As a huge fan of dogs, I still have to agree with Bazza. It's not the breed, it's the mentality of the owner, and in my experience, a good 50% of dog owners shouldn't own a dog.

From the shaven headed neanderthals, who use the dog as a penis extension, through to middle class "progressives" who haven't even worked out that you can't raise children by reasoning with them instead of using discipline, never mind an adopted 14 stone Rottweiler called Satan.
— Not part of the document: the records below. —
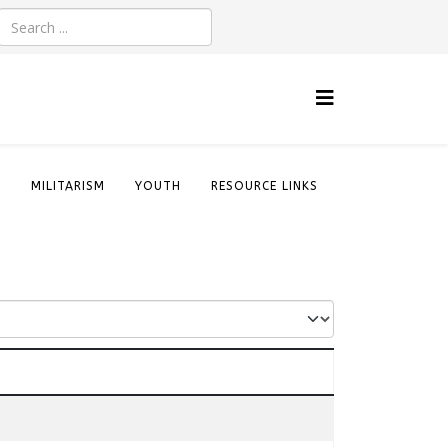
S
MILITARISM
YOUTH
RESOURCE LINKS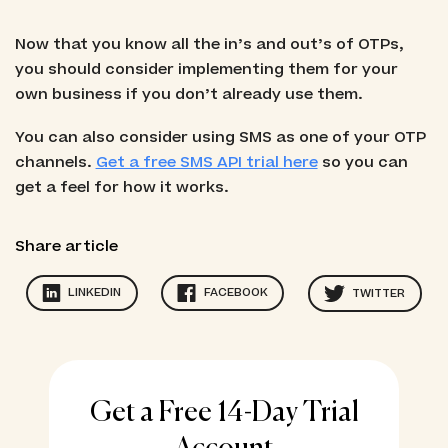
Now that you know all the in’s and out’s of OTPs,
you should consider implementing them for your
own business if you don’t already use them.
You can also consider using SMS as one of your OTP
channels.
Get a free SMS API trial here
so you can
get a feel for how it works.
Share article
LINKEDIN
FACEBOOK
TWITTER
Get a Free 14-Day Trial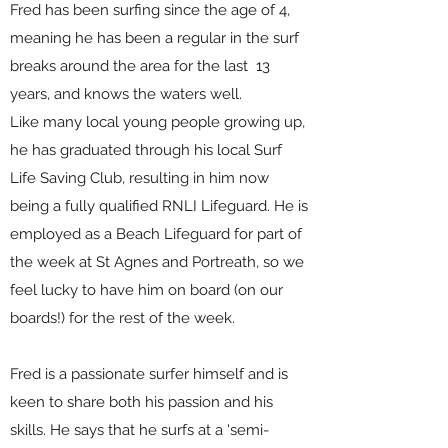
Fred has been surfing since the age of 4,
meaning he has been a regular in the surf
breaks around the area for the last 13
years, and knows the waters well.
Like many local young people growing up,
he has graduated through his local Surf
Life Saving Club, resulting in him now
being a fully qualified RNLI Lifeguard. He is
employed as a Beach Lifeguard for part of
the week at St Agnes and Portreath, so we
feel lucky to have him on board (on our
boards!) for the rest of the week.
Fred is a passionate surfer himself and is
keen to share both his passion and his
skills. He says that he surfs at a 'semi-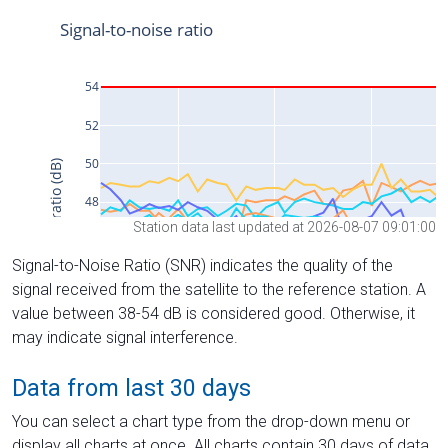
Station data last updated at 2026-08-07 09:01:00
Signal-to-Noise Ratio (SNR) indicates the quality of the
signal received from the satellite to the reference station. A
value between 38-54 dB is considered good. Otherwise, it
may indicate signal interference.
Data from last 30 days
You can select a chart type from the drop-down menu or
display all charts at once. All charts contain 30 days of data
Dogs like a clear, consistent set of rules, and they're all the happier for knowing where they stand in the family hierachy, i.e the bottom.

The flat roof rotties were plainly kept to tear an intruder's arse off, and obviously saw anyone or anything in "their" territory as a legitimate target.

The owners are to blame, although it must be said, some breeds are more aggressive than others. But even a dog as placid as a Labrador can be brought up to be nasty.

Did anyone see the story about the woman who had her life made a misery in Barnsley? A pack of feral brats apparently sat in her garden, handing out abuse and throwing things at her windows. Eventually she snapped- and slapped a couple of them.

She's supposed to feel grateful that she narrowly escaped a jail sentence for hitting these innocent little darlings.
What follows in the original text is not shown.